Understanding the Traffic Light Cycle and Probability Calculations

A traffic light cycle runs as follows: green for 45 seconds, then yellow for 5 seconds, and then red for 30 seconds. John picks a random nine-second time interval to watch the light. What is the probability that he will be watching all 3 colors?

The total cycle time of the traffic light is 80 seconds, calculated as 45 seconds of green 5 seconds of yellow 30 seconds of red. During the 9-second interval, John observes the traffic light going through various stages. The key is to determine when he is most likely to catch all three colors (green, yellow, and red) within his 9-second window.

Probability Analysis of the Full Cycle

The probability that John will observe all three colors in his 9-second interval is 5/80 or 1/16. This is derived from the observation that within the 80-second cycle, there are 5 specific 9-second intervals where he can see all three colors.

Breaking it down further, the intervals during which all three colors are observed are those 9-second periods that overlap with the 5-second yellow light period. Thus, there are exactly 5 such intervals.

Specific Interval Analysis

To further refine the probability, let's look at the specific points during the green light cycle. Within the 45-second green cycle, the favorable intervals to observe all three colors are the last 3 seconds of the green light. This is because starting at the 43rd second, he will see 3 seconds of green, 5 seconds of yellow, and 1 second of red, satisfying the condition.

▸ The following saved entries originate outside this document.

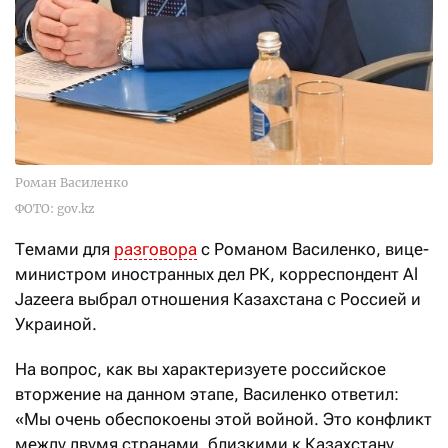
Роман Василенко
ФОТО: gov.kz
Темами для
разговора
с Романом Василенко, вице-
министром иностранных дел РК, корреспондент Al
Jazeera выбрал отношения Казахстана с Россией и
Украиной.
На вопрос, как вы характеризуете российское
вторжение на данном этапе, Василенко ответил:
«Мы очень обеспокоены этой войной. Это конфликт
между двумя странами, близкими к Казахстану.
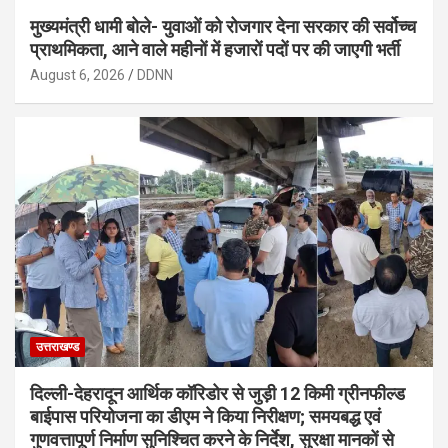
मुख्यमंत्री धामी बोले- युवाओं को रोजगार देना सरकार की सर्वोच्च
प्राथमिकता, आने वाले महीनों में हजारों पदों पर की जाएगी भर्ती
August 6, 2026
DDNN
उत्तराखण्ड
दिल्ली-देहरादून आर्थिक कॉरिडोर से जुड़ी 12 किमी ग्रीनफील्ड
बाईपास परियोजना का डीएम ने किया निरीक्षण; समयबद्ध एवं
गुणवत्तापूर्ण निर्माण सुनिश्चित करने के निर्देश, सुरक्षा मानकों से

The probability is calculated as follows: Since he has a 3-second window out of the 45-second green cycle to start and observe all three colors in the next 9-second interval, the probability is 3/80.

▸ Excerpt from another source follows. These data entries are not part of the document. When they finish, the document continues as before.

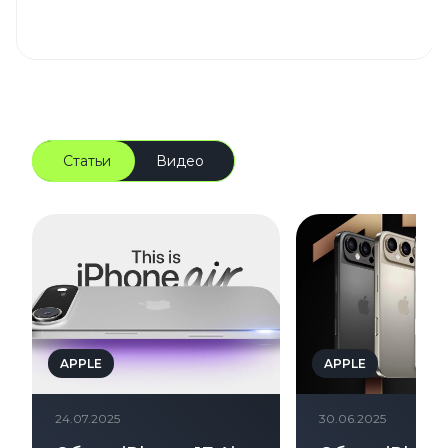
Статьи
Видео
APPLE
APPLE
24.07.2025
30.06.2025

Alternate Probability Calculation

An alternative approach involves calculating the probabilities for different starting points.

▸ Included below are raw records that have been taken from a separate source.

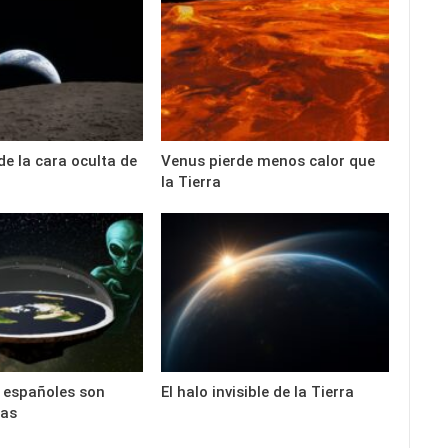
de la cara oculta de
Venus pierde menos calor que
la Tierra
s españoles son
El halo invisible de la Tierra
tas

Green to Yellow: He could start within the green light cycle and see the last 3 seconds of the green before the yellow light starts. The probability for this scenario is 3/45.

Yellow to Red: He could also start just before the end of the yellow light, catching the yellow and red lights together. The probability is 2/30.

Red to Green: The final possibility involves starting at the end of the red light to see the transition to green. The probability is 1/30.

Combining these scenarios: [text{Probability} frac{3}{45} times frac{3}{30} frac{2}{45} times frac{2}{30} frac{1}{45} times frac{1}{30} frac{9}{1350} frac{4}{1350} frac{3}{1350} frac{16}{1350} frac{1}{135}]

This shows that there are slight variations in the probability depending on the specific starting point and the sequence of observing the colors.

Transition Points and Probability of Color Changes

Considering the transition points within the light cycle, there are three: from green to yellow, from yellow to red, and from red to green. Each transition provides a 3-second window for the observer to see a change. Given that there are 63 seconds in total, excluding the green cycle, the probability of observing a change is [frac{9}{63} frac{1}{7}].

The average duration between color changes in this scenario is [frac{63}{3} 21] seconds, making the probability 1/7.

To summarize, the probability John will observe all three colors in a 9-second interval is approximately 1/16, with specific intervals during the last 3 seconds of the green light offering the highest probability. The observer's chance of seeing color changes is consistently 1/7, reflecting the regular transitions in the traffic light cycle.